Prismatic
- Prismatic’s homepage in June 2014
- Company type: Private
- Website type: Social network service, News aggregator
- Available in: English
- Headquarters: San Francisco, California, {{{location_country}}}
- Area served: Worldwide
- Founders: Bradford Cross, Aria Haghighi
- Industry: Internet
- Website: www.getprismatic.com
- Commercial: Yes
- Launched: April 10, 2012
- Current status: Closed in December 2015 (news app)
- Written in: Clojure, ClojureScript

= Prismatic (app) =

Social news curation and discovery app

Prismatic was a social news curation and discovery application for various Web browsers and mobile devices running iOS. It combined machine learning, user experience design, and interaction design to create a new way to discover, consume, and share media.
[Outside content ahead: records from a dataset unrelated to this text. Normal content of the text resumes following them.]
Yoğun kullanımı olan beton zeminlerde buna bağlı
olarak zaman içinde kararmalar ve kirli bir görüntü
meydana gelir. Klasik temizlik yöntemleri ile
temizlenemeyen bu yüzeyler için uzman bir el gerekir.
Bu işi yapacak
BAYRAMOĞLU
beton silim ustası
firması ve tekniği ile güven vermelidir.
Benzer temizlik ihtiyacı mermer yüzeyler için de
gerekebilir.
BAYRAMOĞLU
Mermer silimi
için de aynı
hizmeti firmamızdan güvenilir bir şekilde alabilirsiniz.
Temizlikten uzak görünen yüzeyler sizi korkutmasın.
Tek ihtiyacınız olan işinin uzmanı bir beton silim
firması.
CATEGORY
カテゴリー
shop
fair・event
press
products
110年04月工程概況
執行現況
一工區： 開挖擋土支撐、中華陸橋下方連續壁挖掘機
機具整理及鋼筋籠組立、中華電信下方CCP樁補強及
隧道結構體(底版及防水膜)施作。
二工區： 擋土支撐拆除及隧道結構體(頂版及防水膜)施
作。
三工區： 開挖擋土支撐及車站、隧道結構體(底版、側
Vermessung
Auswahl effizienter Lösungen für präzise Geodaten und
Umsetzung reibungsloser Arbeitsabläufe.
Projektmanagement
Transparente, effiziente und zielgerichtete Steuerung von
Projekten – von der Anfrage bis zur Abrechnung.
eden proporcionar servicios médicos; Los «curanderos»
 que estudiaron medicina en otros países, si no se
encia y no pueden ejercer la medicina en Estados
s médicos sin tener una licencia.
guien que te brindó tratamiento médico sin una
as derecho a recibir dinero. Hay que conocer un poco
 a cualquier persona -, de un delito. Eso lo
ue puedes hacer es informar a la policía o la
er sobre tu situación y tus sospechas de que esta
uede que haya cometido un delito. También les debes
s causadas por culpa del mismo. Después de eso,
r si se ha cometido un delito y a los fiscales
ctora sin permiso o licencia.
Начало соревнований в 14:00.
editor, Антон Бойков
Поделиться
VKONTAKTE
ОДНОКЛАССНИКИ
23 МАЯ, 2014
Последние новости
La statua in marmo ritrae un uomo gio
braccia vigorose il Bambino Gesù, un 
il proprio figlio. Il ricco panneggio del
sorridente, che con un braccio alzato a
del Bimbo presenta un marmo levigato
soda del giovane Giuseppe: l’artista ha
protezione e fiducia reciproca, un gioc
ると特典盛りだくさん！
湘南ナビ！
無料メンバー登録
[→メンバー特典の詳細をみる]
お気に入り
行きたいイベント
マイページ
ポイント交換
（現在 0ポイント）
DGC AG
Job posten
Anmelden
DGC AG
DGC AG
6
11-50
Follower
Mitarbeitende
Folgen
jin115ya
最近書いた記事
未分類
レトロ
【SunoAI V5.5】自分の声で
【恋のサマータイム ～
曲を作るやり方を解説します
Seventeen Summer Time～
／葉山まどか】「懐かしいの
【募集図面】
Prismatic software used social network aggregation and machine learning algorithms to filter the content that aligns with the interests of a specific user. Prismatic integrated with Facebook, Twitter, and Pocket to gather information about user's interests and suggest the most relevant stories to read.

Prismatic initially launched in 2012 for web browsers and the iPhone, followed by the release of an iPad app on December 19, 2013.

On December 20, 2015, the company closed its consumer-facing apps and focused on offering its machine learning algorithms to publishers and hedge funds.

Prismatic was produced by Prismatic, Inc., a United States–based software company founded in 2010 by Bradford Cross and Aria Haghighi and headquartered in San Francisco, California.

==Features==

The Prismatic app was centered on a feed of news stories. Users can share stories to connected services like Twitter and Facebook, save stories for later reading, comment on stories, and browse tens of thousands of topics.

People can do three main things on Prismatic: Tell the service what topics they are interested in and which people they want to follow; read and look at the suggested articles and photos; and share content back to those topics. Support for video is coming next.
— Liz Gannes, AllThingsD

==History==

Though the Prismatic app was featured on the front page of the Apple app store, and Prismatic received $15 million funding back in 2012, the industry of news aggregation apps have been difficult to break through and Prismatic had to close their doors on December 20, 2015.

===Invention===
Prismatic was founded by Bradford Cross and Aria Haghighi in 2010. Before starting Prismatic, Cross was a head of research at Flightcaster, a Y Combinator funded startup. Haghighi received a BS in Mathematics at Stanford and completed an NLP and machine learning focused PhD at UC Berkeley before joining Prismatic.

The initial technical and design research was completed in the winter of 2010. The first prototypes were ready by April 2011. Invitation only beta opened in April 2012 followed by a public web app release in June 2012. An iPhone app was released in August 2012. Prismatic released version 2.0.0 on Apple's App Store in December 2013.

===Funding===
Prismatic raised $1.5 million in venture financing in early 2012 from investors including Battery Ventures and Javelin Venture Partners. On December 5, 2012 Prismatic announced that it had raised $15 million in Series A from Jim Breyer and Yuri Milner

===Public response===
Prismatic had been positively reviewed by multiple news outlets, including The New York Times, TechCrunch, Business Insider, GigaOm, AllThingsD, and PandoDaily.

Apple had repeatedly featured the Prismatic iOS app. Prismatic had an average rating of 4.5 stars on the iOS App Store, from over 2,000 user ratings.

==Technology==
Prismatic primarily used Clojure and ClojureScript in production. Prismatic has open-sourced a large part of its technology stack on GitHub, including Plumbing, om-tools, Schema, fnHouse, and hiphip.